Exercise data
------

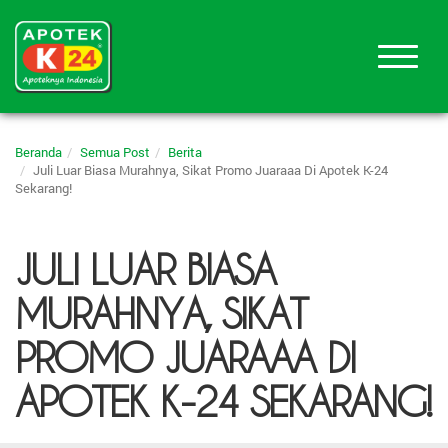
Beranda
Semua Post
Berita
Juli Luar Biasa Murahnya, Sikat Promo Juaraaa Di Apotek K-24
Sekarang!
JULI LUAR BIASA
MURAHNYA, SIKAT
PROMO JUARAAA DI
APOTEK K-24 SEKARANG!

------

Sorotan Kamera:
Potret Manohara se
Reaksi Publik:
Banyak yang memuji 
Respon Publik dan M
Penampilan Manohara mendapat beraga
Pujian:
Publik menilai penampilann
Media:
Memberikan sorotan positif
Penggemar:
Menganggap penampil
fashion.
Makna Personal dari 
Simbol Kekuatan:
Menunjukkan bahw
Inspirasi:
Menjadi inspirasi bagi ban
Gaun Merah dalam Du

------

Your goal
From the records above, copy each line where the word "Manohara" can be found.

Output for this task
Potret Manohara se
Penampilan Manohara mendapat beraga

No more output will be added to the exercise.